#### PROBLEM STATEMENT
Reproduce all of the data below without alteration; exclude every picture.

#### MATERIAL SUPPLIED
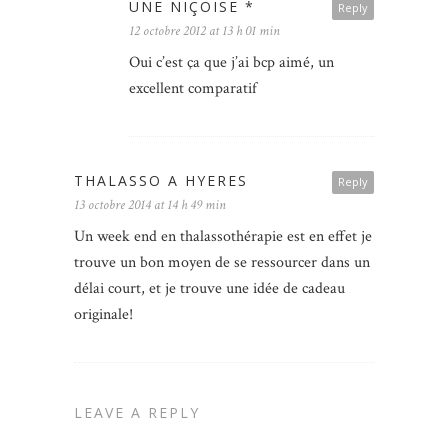
UNE NIÇOISE *
Reply
12 octobre 2012 at 13 h 01 min
Oui c’est ça que j’ai bcp aimé, un
excellent comparatif
THALASSO A HYERES
Reply
13 octobre 2014 at 14 h 49 min
Un week end en thalassothérapie est en effet je
trouve un bon moyen de se ressourcer dans un
délai court, et je trouve une idée de cadeau
originale!
LEAVE A REPLY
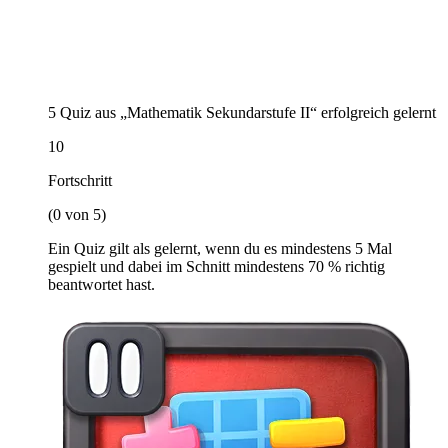
5 Quiz aus „Mathematik Sekundarstufe II“ erfolgreich gelernt
10
Fortschritt
(0 von 5)
Ein Quiz gilt als gelernt, wenn du es mindestens 5 Mal
gespielt und dabei im Schnitt mindestens 70 % richtig
beantwortet hast.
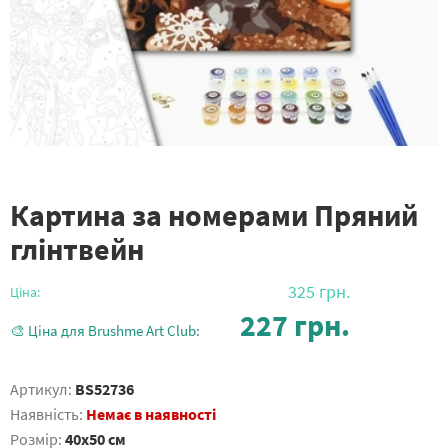
Картина за номерами Пряний
глінтвейн
325
грн.
Ціна:
227
грн.
🎨 Ціна для Brushme Art Club:
Артикул:
BS52736
Наявність:
Немає в наявності
Розмір:
40x50 см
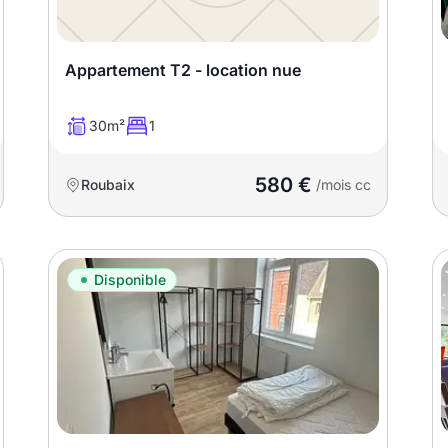
Appartement T2 - location nue
30m²
1
580 €
Roubaix
/mois cc
Disponible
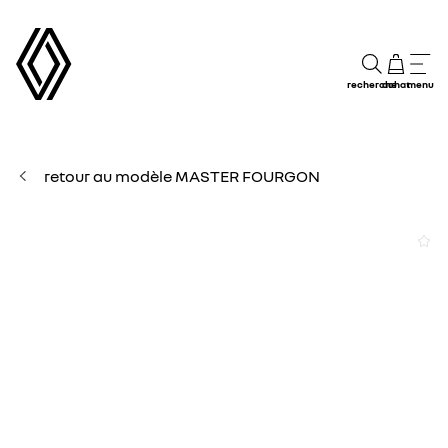
recherche
achat
menu
retour au modèle MASTER FOURGON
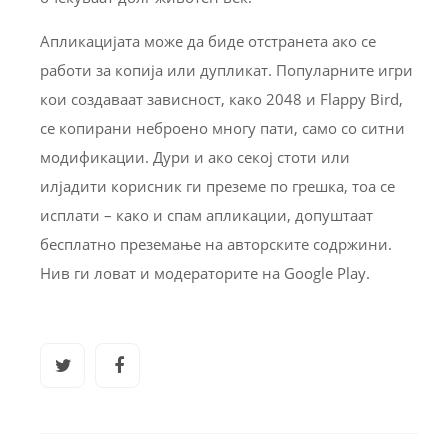
Апликацијата може да биде отстранета ако се
работи за копија или дупликат. Популарните игри
кои создаваат зависност, како 2048 и Flappy Bird,
се копирани неброено многу пати, само со ситни
модификации. Дури и ако секој стоти или
илјадити корисник ги преземе по грешка, тоа се
исплати – како и спам апликации, допуштаат
бесплатно преземање на авторските содржини.
Нив ги ловат и модераторите на Google Play.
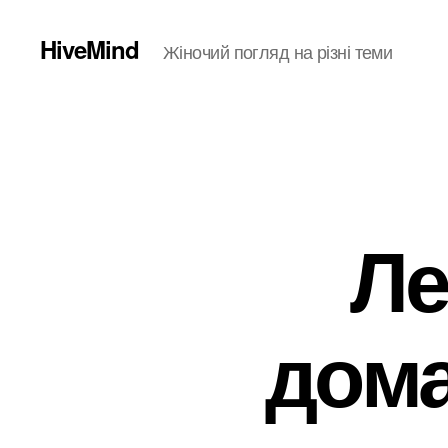
HiveMind
Жіночий погляд на різні теми
Ле
дома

#### YOUR SOLUTION
UNE NIÇOISE *
Reply
12 octobre 2012 at 13 h 01 min
Oui c’est ça que j’ai bcp aimé, un
excellent comparatif
THALASSO A HYERES
Reply
13 octobre 2014 at 14 h 49 min
Un week end en thalassothérapie est en effet je
trouve un bon moyen de se ressourcer dans un
délai court, et je trouve une idée de cadeau
originale!
LEAVE A REPLY
5 Quiz aus „Mathematik Sekundarstufe II“ erfolgreich gelernt
10
Fortschritt
(0 von 5)
Ein Quiz gilt als gelernt, wenn du es mindestens 5 Mal
gespielt und dabei im Schnitt mindestens 70 % richtig
beantwortet hast.
Картина за номерами Пряний
глінтвейн
325
грн.
Ціна:
227
грн.
🎨 Ціна для Brushme Art Club:
Артикул:
BS52736
Наявність:
Немає в наявності
Розмір:
40x50 см
Appartement T2 - location nue
30m²
1
580 €
Roubaix
/mois cc
Disponible
recherche
achat
menu
retour au modèle MASTER FOURGON
Апликацијата може да биде отстранета ако се
работи за копија или дупликат. Популарните игри
кои создаваат зависност, како 2048 и Flappy Bird,
се копирани неброено многу пати, само со ситни
модификации. Дури и ако секој стоти или
илјадити корисник ги преземе по грешка, тоа се
исплати – како и спам апликации, допуштаат
бесплатно преземање на авторските содржини.
Нив ги ловат и модераторите на Google Play.
HiveMind
Жіночий погляд на різні теми
Ле
дома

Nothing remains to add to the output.